Она только что пришла с прогулки по западной части набережной и по берегу бухты Кобб – прошлась по громадному гранитному барьеру, который словно руками охватывает бухту с двух сторон и защищает берег, принимая на себя непрекращающиеся удары моря. Прогулка не оказалась радостной. С юга задул предвечерний бриз, небо затянуло облаками, а те немногие, кто сейчас прогуливался перед фасадом отеля, спешно надевали плащи, спасаясь от начинавшего периодически моросить дождя.

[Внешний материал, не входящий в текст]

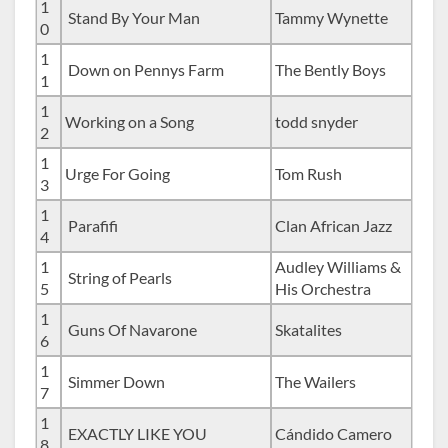
1
Stand By Your Man
Tammy Wynette
0
1
Down on Pennys Farm
The Bently Boys
1
1
Working on a Song
todd snyder
2
1
Urge For Going
Tom Rush
3
1
Parafifi
Clan African Jazz
4
1
Audley Williams &
String of Pearls
5
His Orchestra
1
Guns Of Navarone
Skatalites
6
1
Simmer Down
The Wailers
7
1
EXACTLY LIKE YOU
Cándido Camero
8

– Мне не звонили? – спросила она возникшего за стойкой владельца отеля.

– Нет, миссис Хардиндж. Звонков больше не было.

– Хорошо. – Сказано это было таким тоном, по которому можно было догадаться, что хорошего-то как раз ничего нет. Владелец с интересом подумал, не имел ли звонок, принятый им после полудня, гораздо большее значение, чем показалось сначала. Хотя, скорее всего, нет, поскольку напряженность женщины, кажется, уже пропала, и она улыбнулась. Весьма, кстати, привлекательная улыбка.

Решетка, отгораживающая напитки, размещенные позади регистрационной стойки, уже была снята, и какие-то две пары в баре вовсю наслаждались сухим шерри; рядом с ними старая дева возилась с таксой, попавшей в подходящую категорию: "По усмотрению администрации маленькие собачки могут быть допущены к проживанию, 2,5 фунта стерлингов per diem[5], питание оплачивается отдельно".

– Кажется, я с удовольствием выпью большой мальт[6].

– С содовой?

– С обычной водой, пожалуйста.

– Занести на общий счет, миссис Хардиндж?

– Пожалуйста, номер четырнадцать.

Она присела на зеленый кожаный диван рядом с главным входом. Виски было хорошим, и она сказала себе: "Как бы ни были сильны аргументы сторонников полной трезвости, немногие могут оспорить тот факт, что после алкоголя мир почти неизбежно становится более добрым и приветливым местом".

На кофейном столике рядом лежала "Таймс". Она взяла газету, бегло просмотрела заголовки и обратилась к последней странице: сложила газету по горизонтали, затем по вертикали и приступила к работе.

Кроссворд оказался довольно простым. Приблизительно через двадцать минут немалое искусство кроссвордиста позволило ей справиться с ним: осталась только пара слов – одно из них было связано с мучительно знакомой цитатой из Сэмюэла Тейлора Колриджа Она все еще хмурила брови, раздумывая над ней, когда maitresse d'hotel прервала ее раздумья, вручив вечернее меню, и осведомилась, будет ли она ужинать сейчас.